The interesting thing about the crash that it's in Zephyr's remove_timeout() function, called through various levels from my k_msleep(1000) call in the mainloop. And even weirder, the memory address (from register a4) is not just misaligned (as the error suggests), it's outright garbage (0xaf45db05 is outside of valid memory address space for my system). Looks like some kind of software-bug caused memory corruption. (Note: Interrupts were disabled for this test.)

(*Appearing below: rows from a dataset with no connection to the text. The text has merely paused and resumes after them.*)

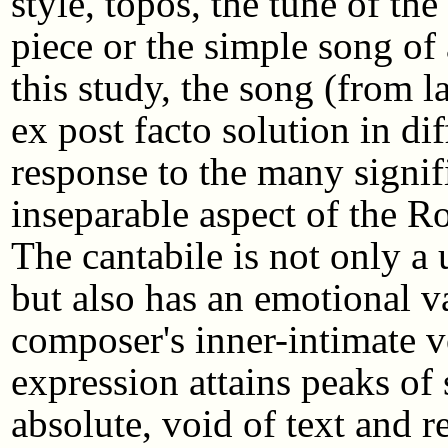
style, topos, the tune of t
piece or the simple song of
this study, the song (from 
ex post facto solution in dif
response to the many signifi
inseparable aspect of the Ro
The cantabile is not only a
but also has an emotional va
composer's inner-intimate 
expression attains peaks of 
absolute, void of text and r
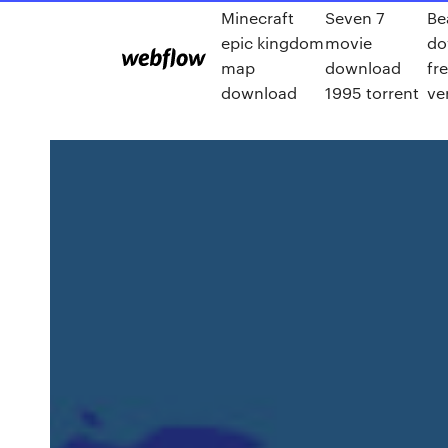
Minecraft
Seven 7
Be
epic kingdom
movie
do
map
download
fre
download
1995 torrent
ve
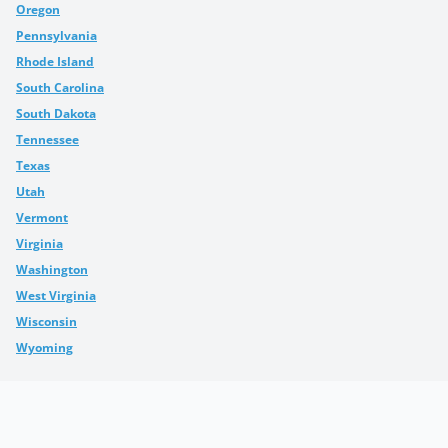
Oregon
Pennsylvania
Rhode Island
South Carolina
South Dakota
Tennessee
Texas
Utah
Vermont
Virginia
Washington
West Virginia
Wisconsin
Wyoming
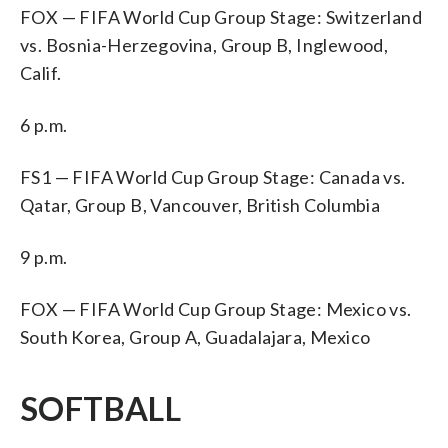
FOX — FIFA World Cup Group Stage: Switzerland
vs. Bosnia-Herzegovina, Group B, Inglewood,
Calif.
6 p.m.
FS1 — FIFA World Cup Group Stage: Canada vs.
Qatar, Group B, Vancouver, British Columbia
9 p.m.
FOX — FIFA World Cup Group Stage: Mexico vs.
South Korea, Group A, Guadalajara, Mexico
SOFTBALL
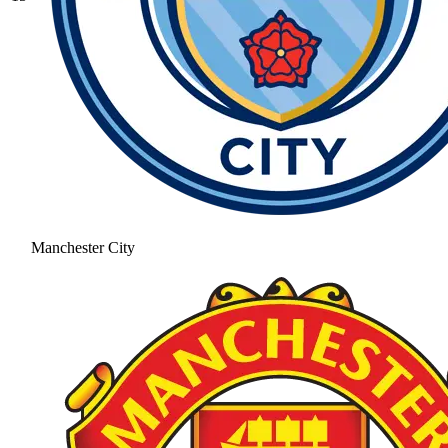
Manchester City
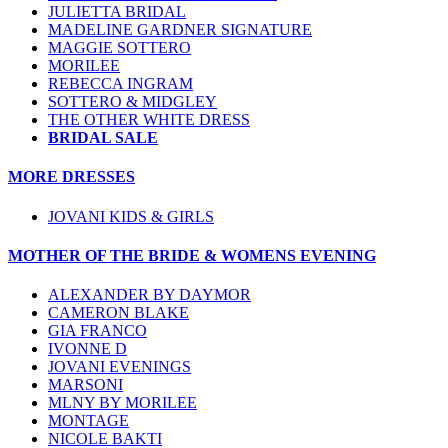
JULIETTA BRIDAL
MADELINE GARDNER SIGNATURE
MAGGIE SOTTERO
MORILEE
REBECCA INGRAM
SOTTERO & MIDGLEY
THE OTHER WHITE DRESS
BRIDAL SALE
MORE DRESSES
JOVANI KIDS & GIRLS
MOTHER OF THE BRIDE & WOMENS EVENING
ALEXANDER BY DAYMOR
CAMERON BLAKE
GIA FRANCO
IVONNE D
JOVANI EVENINGS
MARSONI
MLNY BY MORILEE
MONTAGE
NICOLE BAKTI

Either way, since neorv32 behaves the exact same way, I'm pretty sure this is not a bug in SERV, so we can close this issue.

Thank you for your help!

Markus

m42uko commented

For anyone wondering, and for me to confirm that this is not a problem with SERV, here's what the problem was: I ran out of stack memory in the main thread and overwrote critical sections of OS memory. Doh!

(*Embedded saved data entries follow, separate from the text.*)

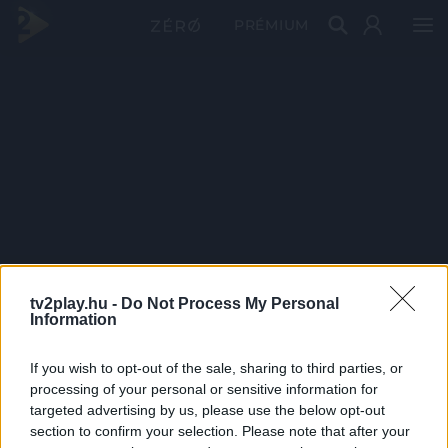
PRÉMIUM
tv2play.hu -
Do Not Process My Personal
Information
If you wish to opt-out of the sale, sharing to third parties, or
processing of your personal or sensitive information for
targeted advertising by us, please use the below opt-out
section to confirm your selection. Please note that after your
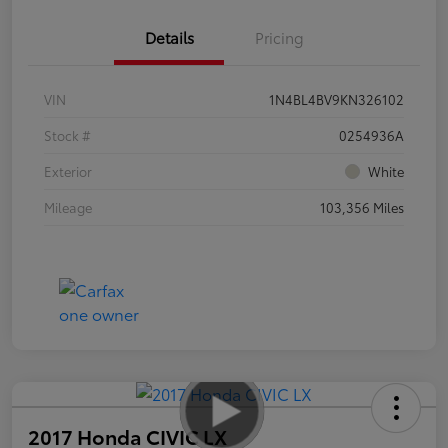
Details
Pricing
VIN
1N4BL4BV9KN326102
Stock #
0254936A
Exterior
White
Mileage
103,356 Miles
2017 Honda CIVIC LX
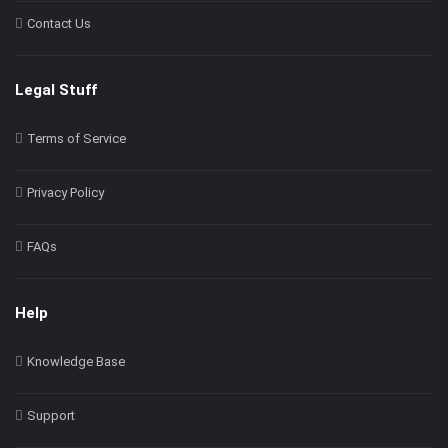
Contact Us
Legal Stuff
Terms of Service
Privacy Policy
FAQs
Help
Knowledge Base
Support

The solution is to either increase the stack memory for the main/init process in the .config, or to create a second thread with more stack memory. Here's my working example utilizing the second method: decrypt.zip Takes about 25 minutes to decrypt 128 bytes (@ 25 MHz core clock), but it works :D

olofk commented

Very cool. Thanks for sharing.

And that exact problem of running out of stack space has happened to me as well. It's an absolute pain to debug and looks really similar to a hardware bug. Would be nice to have some better way to detect this problem, at least in simulation.